International Paper (IP) reduced its total energy use from 2007 to 2010 by almost seven percent, equivalent to the amount of power needed for 420,000 homes, or removing one million passenger vehicles from the road, according to the paper and packaging company’s 2010 Sustainability Report. IP also reduced its greenhouse gas (GHG) emissions by over 30 percent from 2000 to 2009.
Next year, IP’s US mill GHG data will be publicly available through the EPA’s Greenhouse Gas Reporting Rule. “We will continue to be transparent to our stakeholders without speculating on the future impacts of climate change or the fate of the many pending regulatory proposals,” the report states.
In IP’s US mill system, almost 75 percent of generated energy is from renewable biomass and biofuels. Over 70 percent of the energy used at the company’s paper mills comes from trees (biomass and pulping liquors), and only 30 percent comes from fossil fuels (coal, oil and natural gas).
Increasing renewable energy use and energy efficiency at its facilities
IP invested $36 million at its Kwidzyn Mill in Poland last year to increase the site’s electricity generation from 40 percent to almost 90 percent. The company recently invested in a facility at its Svetogorsk Mill in Russia to increase energy efficiency from 33 percent to 50 percent
Last year, almost 70 percent of its facilities globally were powered with renewable biomass. IP invested $45 million in energy efficiency and biomass projects just last year.

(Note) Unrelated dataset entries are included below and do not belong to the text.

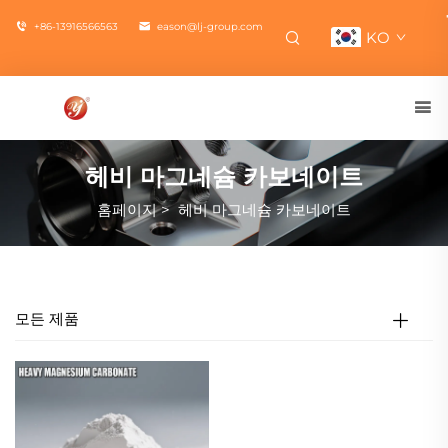
+86-13916566563
eason@lj-group.com
KO
헤비 마그네슘 카보네이트
홈페이지
>
헤비 마그네슘 카보네이트
모든 제품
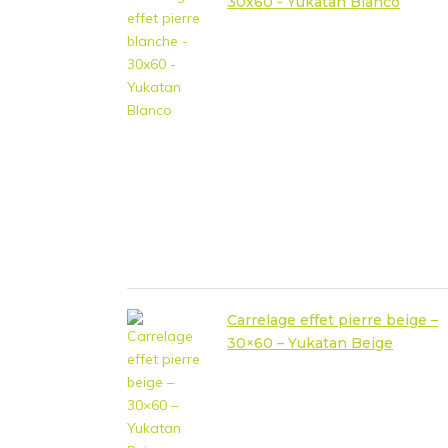
30x60 - Yukatan Blanco
Carrelage effet pierre beige –
30×60 – Yukatan Beige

Since 2007, IP reduced its total global energy use by three percent and the use of non-renewable energy by 9.5 percent per metric ton of product. It also reduced its fossil fuel direct GHG emissions from stationary combustion sources by 29 percent since 2007.
IP’s use of recovered fiber and protecting forestland
The company recovers six million tons of fiber a year, about 12 percent of total U.S. fiber collection, making it the fourth largest processor of recovered fiber and the largest consumer of recovered fiber in the U.S.
The report boasts that IP protected about 1.5 million acres of U.S. forestland the past decade through “donations, land sales and conservation easements to state and federal agencies and environmental groups.” The company worked with The Conservation Fund, The Nature Conservancy and IP to protect 218,000 acres of forestland in 10 states “in the largest private land conservation sale in the history of the U.S. south.”
All is not so rosy for IP’s sustainability efforts
Although IP says it has a “preference for certified wood,” data it includes in the report does not back up that claim. Globally, only 30 percent of the fiber it obtained is certified, and 70 percent is “controlled wood.” In the U.S., the percentage of certified fiber is 24 percent, and 76 is from “controlled wood.” In Europe, Middle East, and Africa 43 percent is certified fiber, and 57. In Brazil, 60 percent is certified fiber, and only 40 percent is controlled wood.
Since 2006, the solid waste sent to landfill actually increased by two percent per metric ton of production. The report says the increase “resulted from fewer outlets for the beneficial reuse of ash in cement due to the global downturn in the construction industry and the purchase of Weyerhaeuser’s recycling infrastructure, which generated an increased amount of recycling-related reject materials.”